Aujourd'hui au Canada, être diplomate femme est totalement acceptée. Sur 133 missions diplomatiques, le pays compte 32 ambassadeurs femmes.
« En 1980, je faisais partie du premier groupe où il y avait un nombre égal de femmes et d'hommes qui entraient au ministère des Affaires étrangères. Mais nous avons des diplomates femmes depuis très longtemps », note Mme Childs-Adams.
« Au début de ma carrière, il existait un défi concernant le mentorat ; il était plus facile pour un jeune homme diplomate d'avoir un mentor. C'était moins bien accepté pour les jeunes femmes parce qu'on aurait cru qu'une autre relation non professionnelle la liait à son mentor. Ce n'est plus le cas depuis au moins 20 ans », indique-t-elle.

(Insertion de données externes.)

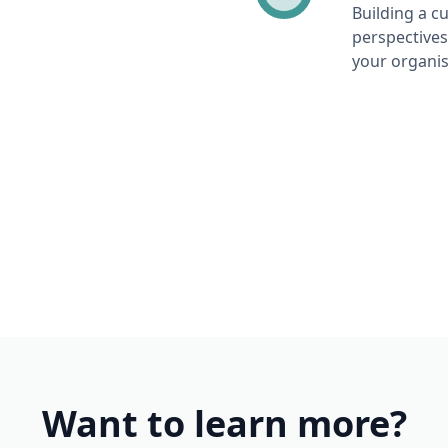
Building a c
perspectives
your organis
Want to learn more?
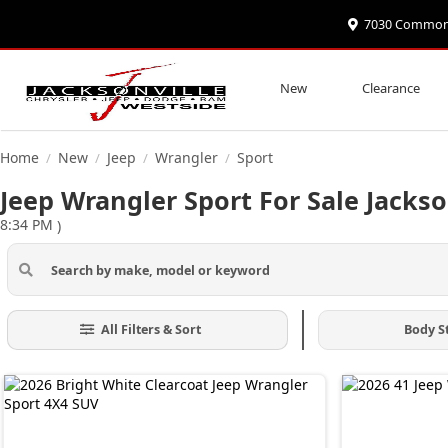
7030 Commonwe
New
Clearance
Home
New
Jeep
Wrangler
Sport
/
/
/
/
Jeep Wrangler Sport For Sale Jackso
8:34 PM
)
All Filters & Sort
Body S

L'ambassadrice du Canada lutte pour que les droits des femmes à poursuivre leur carrière tout en se mariant et en ayant des enfants, et en étant respectées dans le monde. Elle ajoute que dans son pays, les chiffres relatifs au nombre de femmes qui travaillent en dehors de la maison sont élevés parce qu'il existe des programmes visant à les maintenir dans leur carrière.

Mère de deux enfants
« Tout au long de ma carrière, j'ai pris au total cinq ans de congé pour m'occuper de mes enfants ; dans la vie, il y a des moments où il est quasi impossible d'assurer un véritable équilibre entre la vie professionnelle, qui ne demande pas seulement une mobilisation de 9 heures à 17 heures, et la vie privée en s'occupant des enfants, du mari, de la maison et des tracas de la vie quotidienne. Je n'ai pas pris ce congé de cinq ans d'un seul coup, bien sûr, mais je l'ai étalé dans le temps, notamment lorsque mes enfants étaient jeunes. Sans cette possibilité, je ne serai pas restée dans le corps diplomatique », dit-elle.
« Lors de la naissance de mes enfants, le congé maternité était de six mois. Actuellement, le congé s'élève à beaucoup plus que cela et les hommes ont droit aussi à un congé parental qui s'élève à six mois. Il n'y a plus de discrimination contre les femmes diplomates qui tombent enceintes parce que les hommes ont le droit de prendre congé aussi », explique-t-elle, ajoutant que « si les femmes diplomates ont la possibilité de prendre un congé, il est plus probable qu'elles reviennent au travail, surtout que l'on investit beaucoup dans la formation de jeunes diplomates ».
Mme Childs-Adams, qui est mère d'un garçon de 22 ans et d'une fille de 20 ans, note qu'après la naissance de ses deux enfants, elle est restée longtemps au Canada parce qu'elle a voulu que ses enfants « aient des racines, qu'ils se sentent canadiens ». « Tous les deux étaient avec moi à Bruxelles pendant quatre ans. Ma fille avait 9 ans et mon fils 11. Je voulais leur donner le goût de voyager, de découvrir de nouvelles cultures et d'apprendre d'autres langues », dit-elle.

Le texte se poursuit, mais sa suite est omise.